AF is a flexible alternative to a normal loan, providing a cash-flow and tax benefits while the lender knows his cash should be safe because it’s secured on whatever it was the loan has bought. What makes AF different from an ordinary loan is that the money can’t be recalled during the lifetime of the agreement. At the point the item or equipment can usually be updated or even replaced.
So what are the advantages of asset finance? According to the AF industry, it
* Releases capital against currently encumbered assets
* Avoids issues relating to asset depreciation
* Avoids the need to sell at second hand prices when upgrading the asset.

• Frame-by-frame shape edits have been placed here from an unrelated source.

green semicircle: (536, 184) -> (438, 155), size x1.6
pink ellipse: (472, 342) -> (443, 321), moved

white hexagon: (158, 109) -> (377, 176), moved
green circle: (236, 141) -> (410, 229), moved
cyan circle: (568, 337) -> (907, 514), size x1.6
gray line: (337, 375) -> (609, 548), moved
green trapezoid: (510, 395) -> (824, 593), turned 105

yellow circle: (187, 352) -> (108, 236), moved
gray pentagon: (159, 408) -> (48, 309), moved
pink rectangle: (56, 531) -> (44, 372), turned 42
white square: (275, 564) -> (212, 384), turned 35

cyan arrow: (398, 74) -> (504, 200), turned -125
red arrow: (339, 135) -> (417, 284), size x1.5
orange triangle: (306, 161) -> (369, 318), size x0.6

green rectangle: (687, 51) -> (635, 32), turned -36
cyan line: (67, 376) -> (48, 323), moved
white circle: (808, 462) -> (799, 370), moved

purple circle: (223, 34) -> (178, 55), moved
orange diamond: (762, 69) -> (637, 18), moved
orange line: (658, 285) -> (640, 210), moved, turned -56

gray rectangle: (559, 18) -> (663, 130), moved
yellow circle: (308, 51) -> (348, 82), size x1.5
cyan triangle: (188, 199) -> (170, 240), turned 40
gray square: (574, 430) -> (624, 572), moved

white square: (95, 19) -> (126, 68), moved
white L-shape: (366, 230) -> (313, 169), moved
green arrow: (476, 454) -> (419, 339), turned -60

There are several main forms of asset finance:
Leasing means that the finance company buys and owns the asset and the customer hires it, paying rent over a fixed period. At the end of the contract you usually have the choice of extending the lease, buying the asset or just sending it back.
Many leases are flexible enough to allow you to replace the, say, machinery or computer systems with more modern versions, enabling you to offer a more up-to-date product or service.

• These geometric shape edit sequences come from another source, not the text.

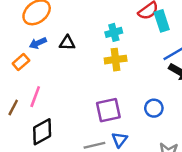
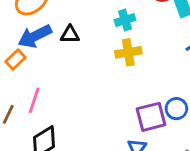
blue arrow: (38, 43) -> (35, 36), size x1.6
purple square: (108, 110) -> (151, 117), moved

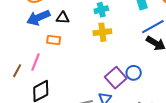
orange rectangle: (15, 59) -> (54, 40), moved, turned 48
purple square: (151, 117) -> (116, 78), turned -30

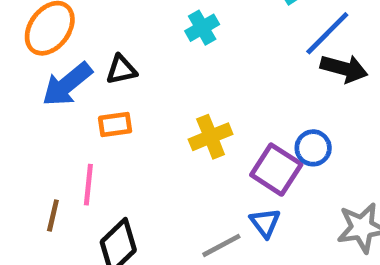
yellow cross: (102, 32) -> (211, 137), moved

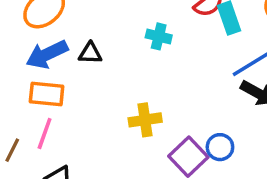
cyan cross: (202, 28) -> (159, 36), turned 30
orange rectangle: (115, 124) -> (47, 94), moved, size x1.4

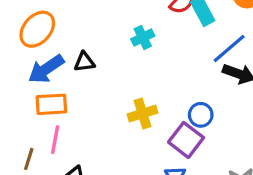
cyan cross: (159, 36) -> (143, 37), turned -30
blue circle: (220, 147) -> (201, 115), moved

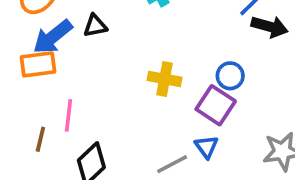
orange rectangle: (51, 104) -> (38, 64), moved
yellow cross: (142, 113) -> (165, 79), turned 32

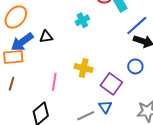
blue circle: (230, 76) -> (135, 66), moved
pink line: (69, 115) -> (54, 82), moved
brown line: (40, 139) -> (12, 84), moved

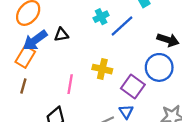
blue line: (137, 26) -> (122, 26), moved
orange rectangle: (13, 57) -> (25, 57), turned -54
blue circle: (135, 66) -> (159, 67), size x1.6

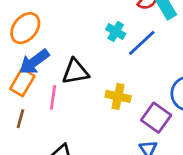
cyan cross: (101, 17) -> (116, 32), turned -32
black triangle: (61, 35) -> (75, 72), moved, size x1.5
pink line: (70, 84) -> (53, 97), moved

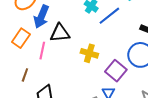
blue arrow: (34, 62) -> (41, 17), moved, turned -35
brown line: (20, 119) -> (25, 75), moved

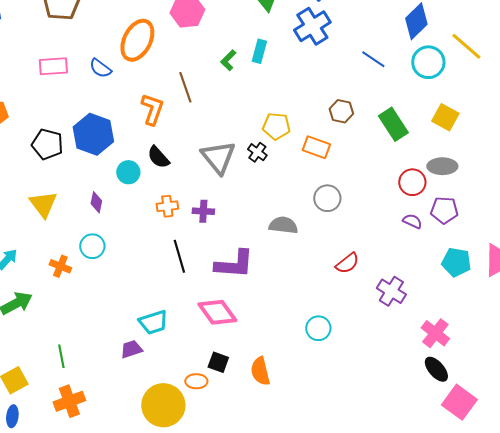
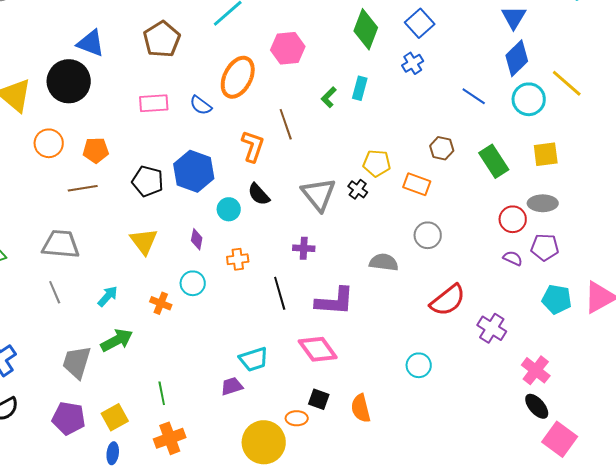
blue cross: (312, 26) -> (413, 63), size x0.6
yellow square: (445, 117) -> (546, 154), turned -36
orange cross: (167, 206) -> (238, 259), moved
red semicircle: (347, 263) -> (448, 300), size x1.5

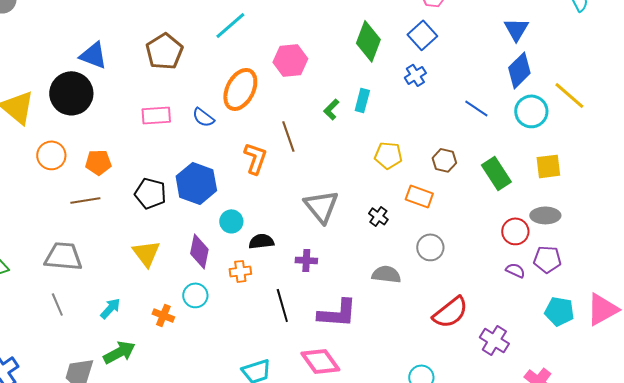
yellow pentagon: (377, 163) -> (388, 155), moved
black cross: (358, 189) -> (378, 216), moved
black semicircle: (259, 194) -> (261, 241), moved, turned 125
purple diamond: (197, 239) -> (199, 251), size x1.6

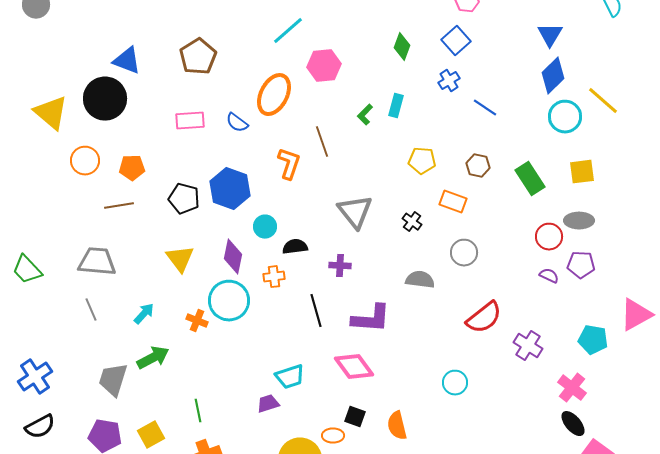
cyan line: (230, 25) -> (288, 31), moved
green diamond: (368, 41) -> (402, 47), size x0.7
blue line: (476, 108) -> (485, 108), moved
cyan circle: (195, 295) -> (229, 301), size x1.6
cyan pentagon: (559, 311) -> (593, 340), moved

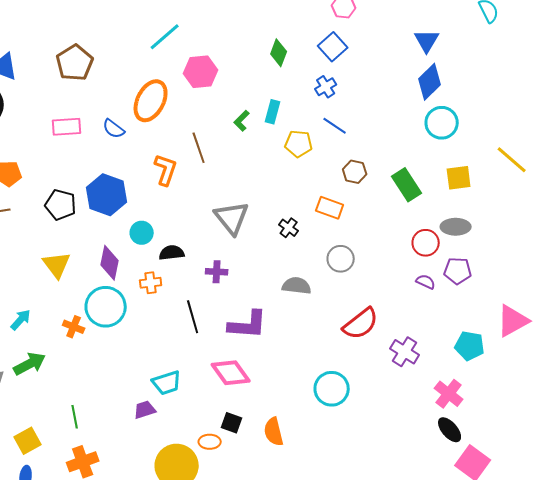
yellow line: (603, 101) -> (512, 160), moved
blue line: (485, 108) -> (335, 126), moved
yellow pentagon: (422, 161) -> (299, 144), moved
cyan circle: (455, 383) -> (332, 389), size x1.4

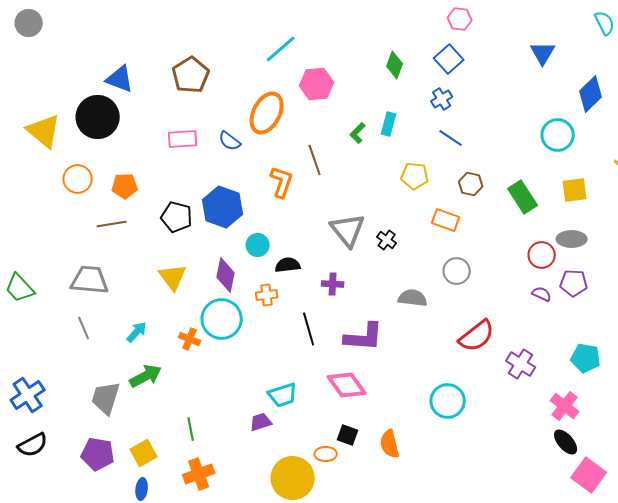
blue diamond: (430, 82) -> (591, 94), moved
yellow pentagon: (299, 144) -> (415, 176), moved
black cross: (289, 228) -> (387, 240), moved

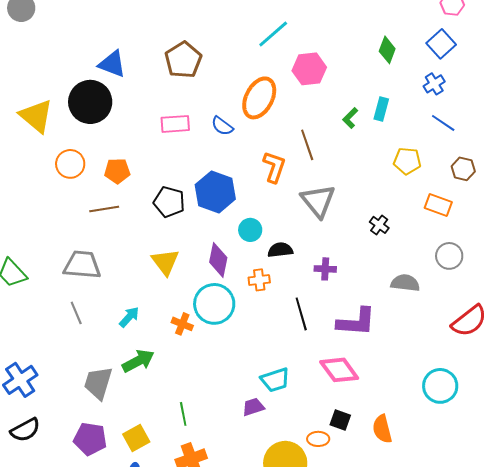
gray triangle: (348, 230) -> (318, 201), moved

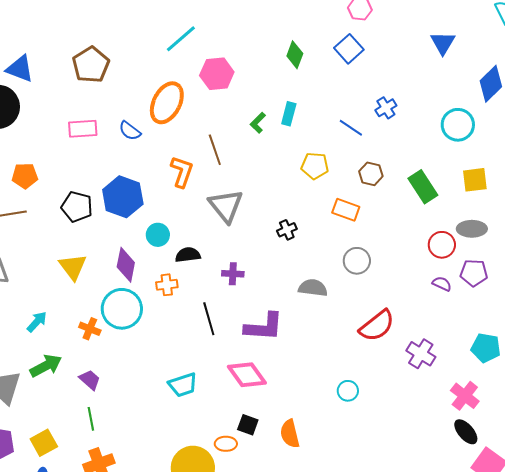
blue cross: (434, 84) -> (386, 108), moved
black cross: (379, 225) -> (287, 230), turned 30
cyan circle: (440, 386) -> (348, 391), size x0.6
purple trapezoid: (253, 407) -> (90, 380), moved, turned 60

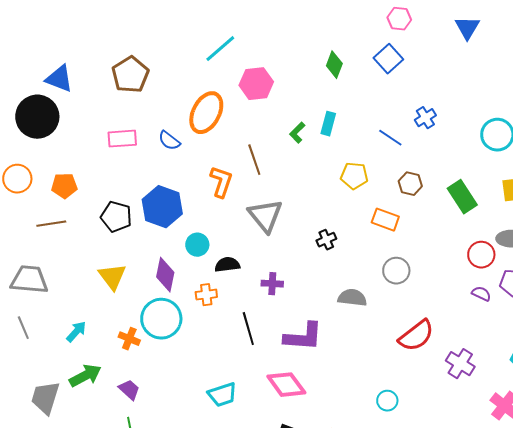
blue triangle: (443, 43) -> (467, 28), moved

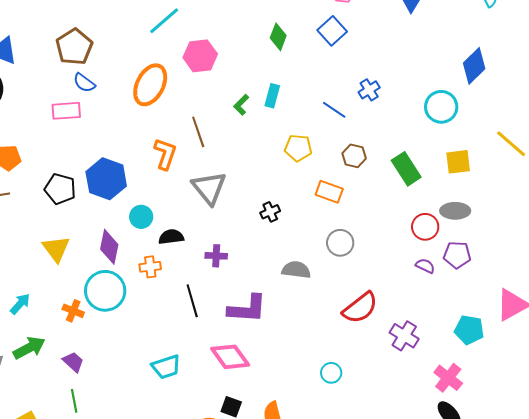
blue semicircle: (169, 141) -> (84, 83), moved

And make sure that your leasing agreement has a full service and repairing package, saving money and time when things go wrong - remember, the leaser usually has responsibility for the asset’s upkeep.
### Operating leases
Operating leases differ from ordinary leases in that the primary period rentals don’t cover all the capital costs and hire charges. The leases are shorter and the equipment will usually be sold at the end of the primary period to recover the residual value.
Hire purchase means that the customer pays an initial deposit - usually 10-20 per cent - with the remainder of the balance, plus interest, over as period of time. On completion, the customer owns the asset - but could have paid back as much as 25 per cent more than the asset’s value.
At the end of the agreement there will be an option to purchase fee which is usually nominal but can be higher. It’s worth checking what this will be before you sign up to the HP agreement.
You don’t need security or collateral and at least you will get some return on your investment - and the good news is that the taxman will be financing some of the asset for you.
Asset refinance can provide a cash injection to help you overcome a cashflow problem. The deal is that you sell equipment to an asset finance company which then leases it back to you in return for regular rent payments.
### Vendor finance
Vendor finance allows a business to buy an asset over a specific period. The vendor forwards a percentage of its value which is paid back in regular instalments.
### Import leasing
Import leasing offers the means of financing the purchase of assets from overseas from an asset management company that specialises in foreign business.